The firm's lobbying registration for Kinder Morgan promotes the company's pipelines and terminals, including the Trans Mountain Pipeline, Westridge marine terminal and Vancouver Wharves. Its goal is to raise awareness of Kinder Morgan's "B.C. operations and their benefit with key government officials." While federal regulatory approval is required to expand Trans Mountain, B.C. endorsement would be beneficial.
A news release from FleishmanHillard Vancouver general manager Mark Reder said Garfinkel's "experience in strategic communications and understanding of B.C. public affairs will be an asset to our clients as we continue to grow to serve their needs."
Reder told The Tyee by email that Garfinkel will advise several clients on "communications, public affairs strategies and government relations. Where and when his duties relate to advocacy on behalf of a client with the provincial government, he will be registering those activities with the Office of the Registrar of Lobbyists."
Lobbyist monitor recommends 'cooling off' period
Nothing prevents Garfinkel from registering to lobby Clark or anyone else in the BC Liberal government. B.C. government post employment guidelines for public servants apply only to deputy ministers, associate deputy ministers and assistant deputy ministers, who are barred for one year from lobbying the agency or branch of government in which they worked.
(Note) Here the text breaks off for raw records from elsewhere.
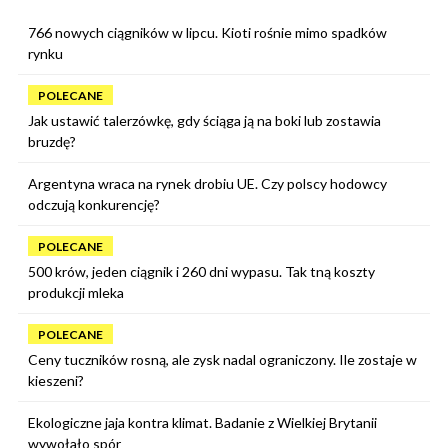
766 nowych ciągników w lipcu. Kioti rośnie mimo spadków
rynku
POLECANE
Jak ustawić talerzówkę, gdy ściąga ją na boki lub zostawia
bruzdę?
Argentyna wraca na rynek drobiu UE. Czy polscy hodowcy
odczują konkurencję?
POLECANE
500 krów, jeden ciągnik i 260 dni wypasu. Tak tną koszty
produkcji mleka
POLECANE
Ceny tuczników rosną, ale zysk nadal ograniczony. Ile zostaje w
kieszeni?
Ekologiczne jaja kontra klimat. Badanie z Wielkiej Brytanii
wywołało spór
Lobbyist Registrar Elizabeth Denham's January 2013 report suggested ex-public office holders serve a two-year cooling-off period. In reaction to negative feedback from lobbyists, Denham proposed a one-year lobbying ban when she recommended law changes in a Nov. 5 report to the legislature.
"If a personal relationship between a lobbyist and a public official is durable, it is probably true that a cooling-off period will not affect the lobbyist's access to the public office holder, no matter how long the cooling-off period," Denham wrote. "Nevertheless, a cooling-off period could give ‘hot' policy issues a chance to move along to the point where the current knowledge of a former public office holder would no longer be of advantage."
Garfinkel is the latest BC Liberal insider to find a job with a lobbying firm. Party pollster Dimitri Pantazopoulos resigned as intergovernmental relations assistant deputy minister the week after the election and registered to lobby for garbage-hauler BFI in July. Pantazopoulous is a partner in Maple Leaf Strategies, whose office is three floors below the Premier's Vancouver Office at 999 Canada Place. Pantazopoulos has added Adobe Systems Canada, Australian petro company Woodside Energy and Alberta-based retailer Liquor Stores LP to his client roster.
Former Clark parliamentary secretary John Les became a lobbyist for Cache Creek landfill operator Belkorp and the Seabird Island Indian Band. Don Fast was one of three deputy ministers fired without cause by Clark in June. In September, Fast became a partner with Progressive Group, the lobbying firm owned by longtime Liberal lobbyist and strategist Patrick Kinsella.